Ik moet een Minister van Justitie niet nader uitleggen dat een rechtssysteem een dynamiek heeft en evolueert onder invloed van fundamentele rechten, andere wetgeving of rechterlijke uitspraken. Een aantal van de waarborgen bij euthanasie op minderjarigen waarop Minister Turtelboom de aandacht vestigt, dreigen snel te zullen wegvallen. Hoe kan men, in het licht van het beginsel van non-discriminatie, volhouden dat een “oordeelsbekwame maar niet-ontvoogde minderjarige” (een nieuw en niet gedefinieerd rechtsbegrip) niet kan vragen om euthanasie bij psychisch lijden, terwijl een “ontvoogde minderjarige” van dezelfde leeftijd en in identieke omstandigheden dat wel kan. Het is maar één van de talrijke voorbeelden. En overleg tussen de omgeving verloopt niet steeds in optimale omstandigheden, zoals elke advocaat met een minimum aan ervaring in echtscheidingen weet.
Wat bij een meningsverschil tussen (al dan niet gescheiden) ouders ? En kan een ouder een akkoord weigeren om om het even welke redenen, ook levensbeschouwelijke ? Op zeer korte termijn zullen rechters over al deze mogelijke betwistingen moeten oordelen. Dit is gewoon geen doordacht en geen goed kader.
En ten slotte, wat te denken van volgende bepaling in het wetsontwerp:
“Het verzoek van de patiënt, alsook de instemming van de wettelijke vertegenwoordigers indien de patiënt minderjarig is, moeten op schrift zijn gesteld. Het document wordt opgesteld, gedateerd en getekend door de patiënt zelf.”
De minderjarige moet dus zelf het akkoord van zijn ouders acteren ? We weten beiden, mevrouw de Minister, dat zulks nonsens is. Zoals het ook nonsens is dat volgens het ontwerp het overlijden binnen afzienbare termijn het gevolg moet zijn van het aanhoudend en ondraaglijk fysiek lijden, en niet van de door ongeval of ziekte veroorzaakte aandoening.” Enzovoort. Enzovoort.

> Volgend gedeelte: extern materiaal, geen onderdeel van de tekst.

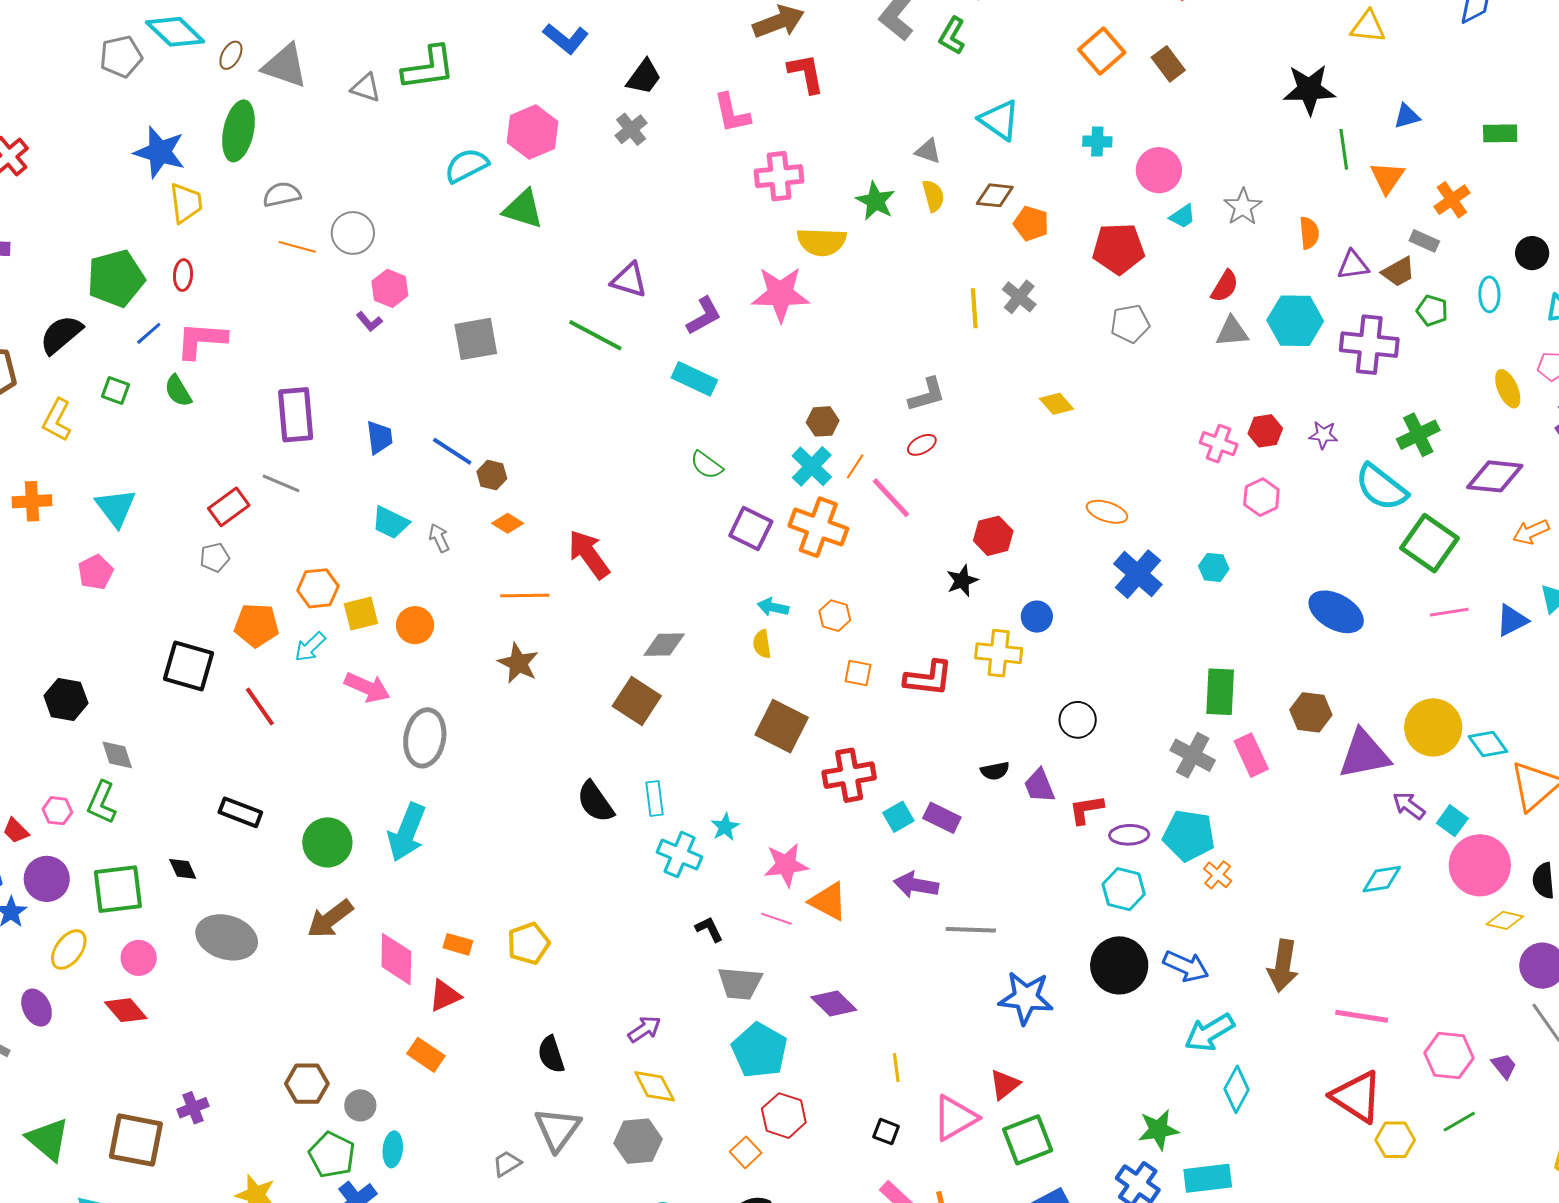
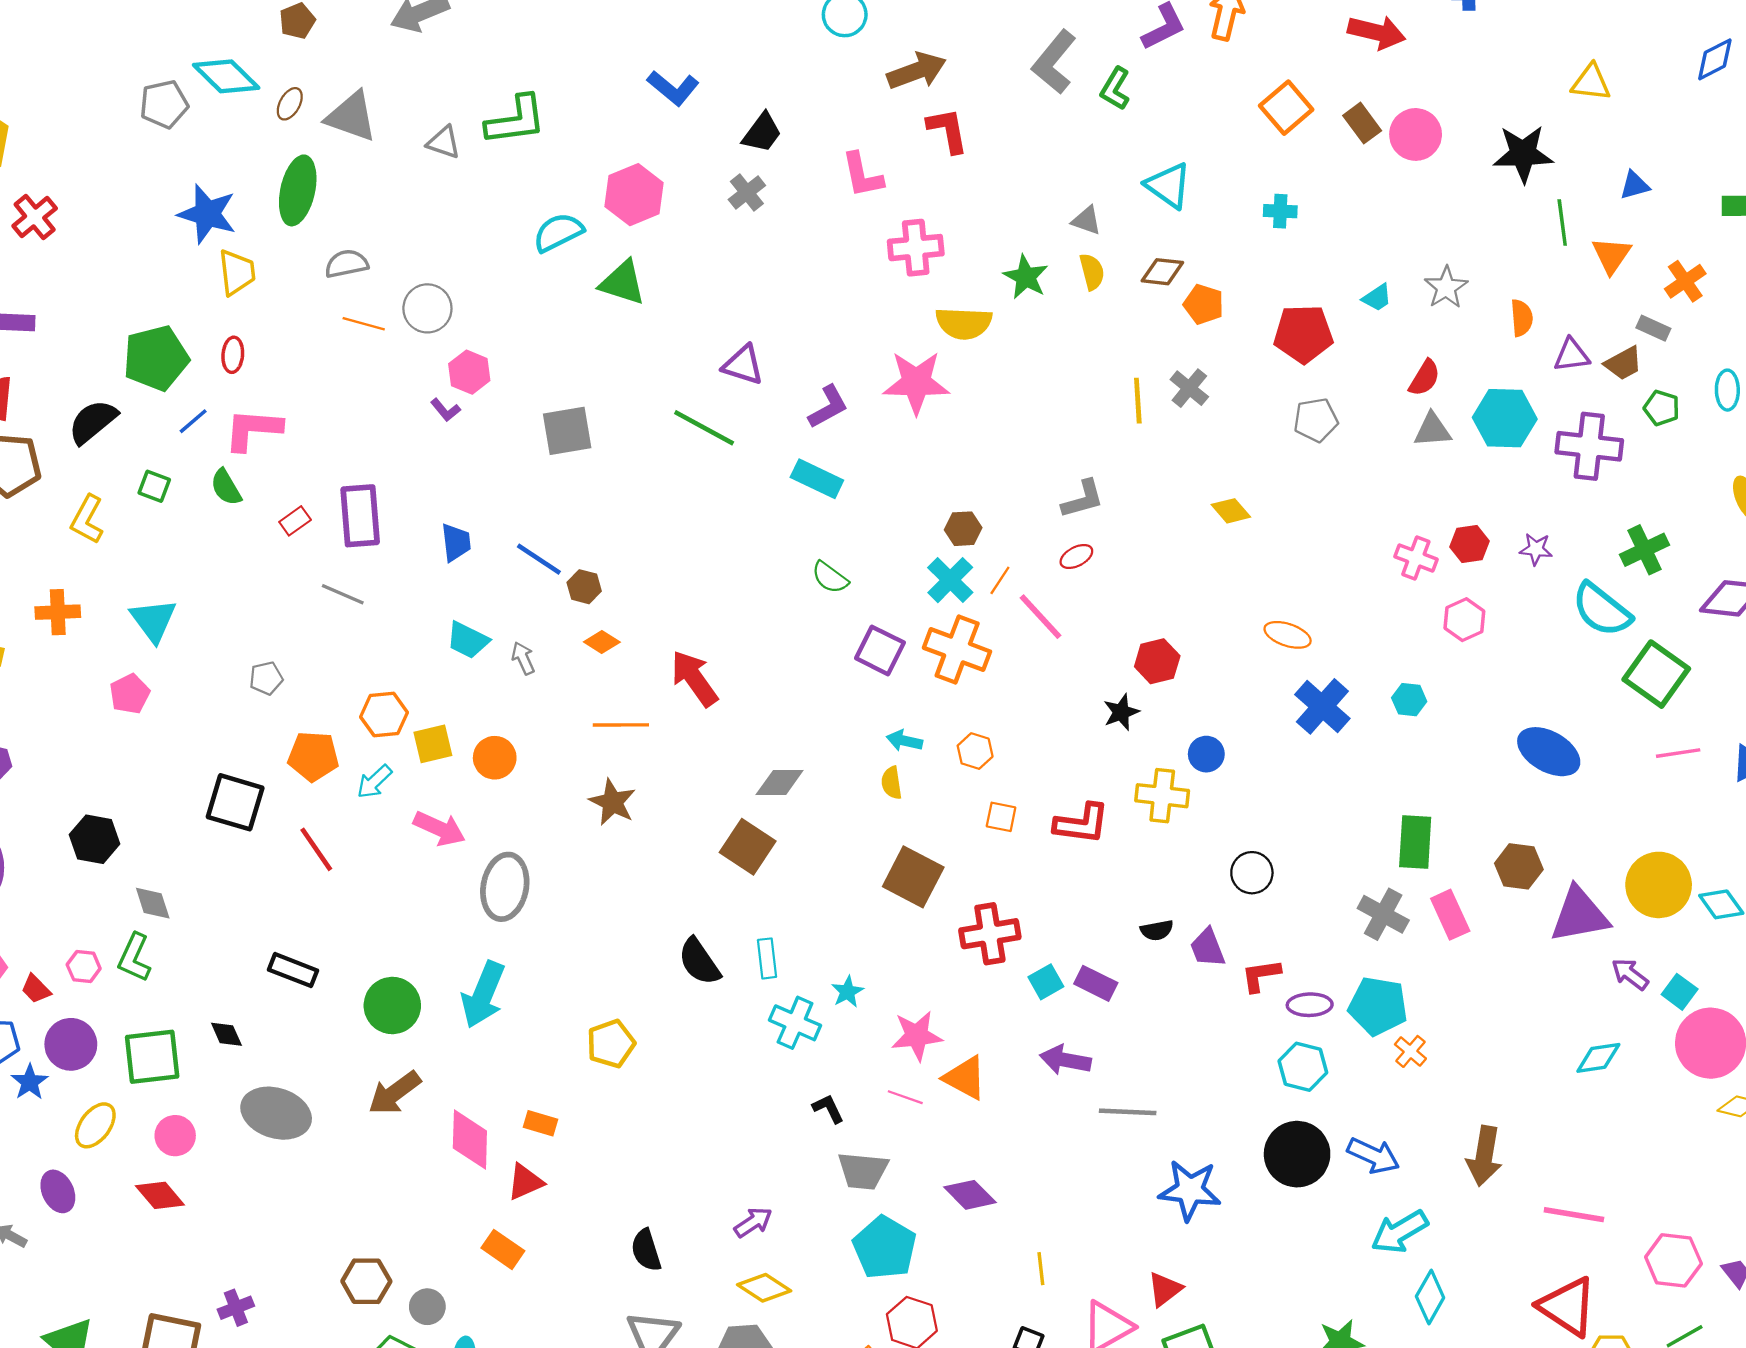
pink circle: (1159, 170) -> (1416, 134), moved
red rectangle: (229, 507) -> (295, 521), moved, size x0.7
yellow pentagon: (528, 943) -> (611, 1044), moved
yellow diamond: (655, 1086) -> (764, 1288), turned -30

De vraag die mij bezighoudt is “Waarom blijven zoveel mensen de evidente grove gebreken van deze tekst ontkennen, weigeren zij de meest elementaire verbeteringen, en willen zij deze tekst parforce met de karwats door het parlement jagen?” Zou het door de hubris van de ideologie van de absolute zelfbeschikking komen ? Ik stel voor dat de burger ook hierover op 25 mei zijn zeg mag doen. Op enkele maanden komt het toch niet aan ? Het lijkt er echter op dat men dit oordeel kost wat kost wil vermijden.